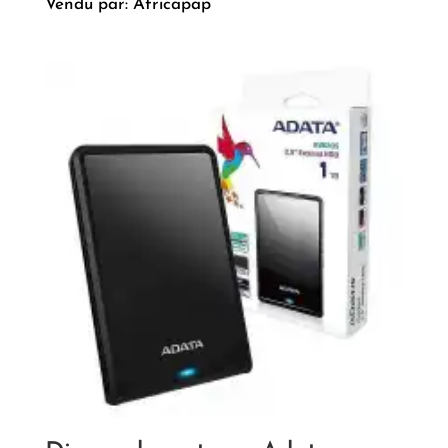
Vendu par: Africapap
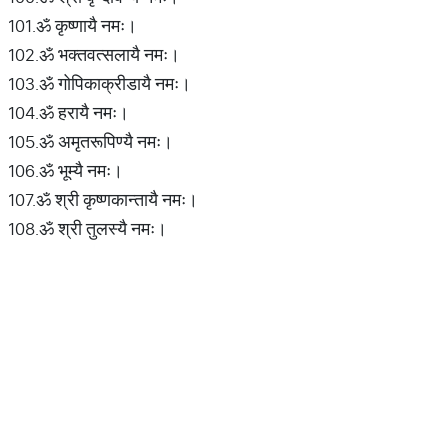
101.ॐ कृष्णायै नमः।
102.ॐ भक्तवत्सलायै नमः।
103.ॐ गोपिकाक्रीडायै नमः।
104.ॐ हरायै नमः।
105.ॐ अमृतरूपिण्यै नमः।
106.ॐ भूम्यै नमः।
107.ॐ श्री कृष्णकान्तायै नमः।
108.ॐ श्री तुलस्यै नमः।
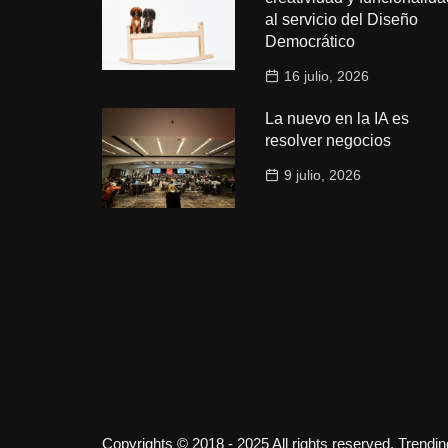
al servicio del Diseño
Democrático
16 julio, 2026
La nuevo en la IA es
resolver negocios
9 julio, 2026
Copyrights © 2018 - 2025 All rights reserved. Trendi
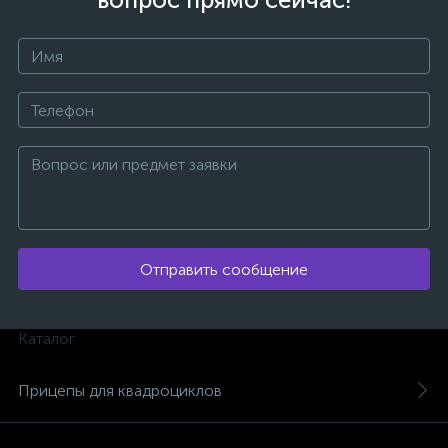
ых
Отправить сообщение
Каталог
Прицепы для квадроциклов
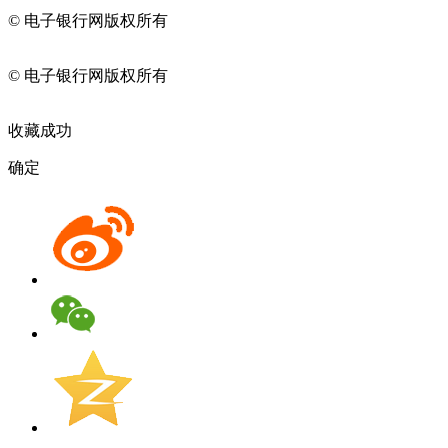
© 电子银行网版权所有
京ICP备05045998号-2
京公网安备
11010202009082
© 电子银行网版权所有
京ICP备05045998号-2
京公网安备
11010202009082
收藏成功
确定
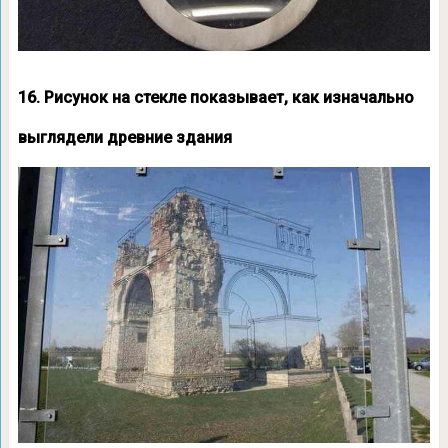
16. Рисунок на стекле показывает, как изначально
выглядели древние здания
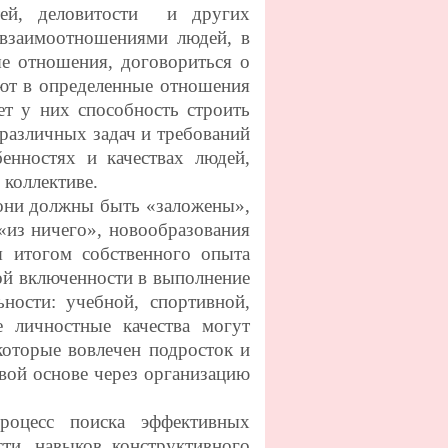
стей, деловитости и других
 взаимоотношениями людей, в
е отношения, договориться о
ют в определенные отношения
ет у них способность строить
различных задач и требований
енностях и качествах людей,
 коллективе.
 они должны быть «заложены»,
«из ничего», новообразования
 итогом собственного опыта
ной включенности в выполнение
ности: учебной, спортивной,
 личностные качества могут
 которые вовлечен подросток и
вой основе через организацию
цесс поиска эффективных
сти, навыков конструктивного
*****
After locating the line containing "различных задач и требований", write out that line and all remaining lines of the records exactly, with nothing added.

различных задач и требований
енностях и качествах людей,
 коллективе.
 они должны быть «заложены»,
«из ничего», новообразования
 итогом собственного опыта
ной включенности в выполнение
ности: учебной, спортивной,
 личностные качества могут
 которые вовлечен подросток и
вой основе через организацию
цесс поиска эффективных
сти, навыков конструктивного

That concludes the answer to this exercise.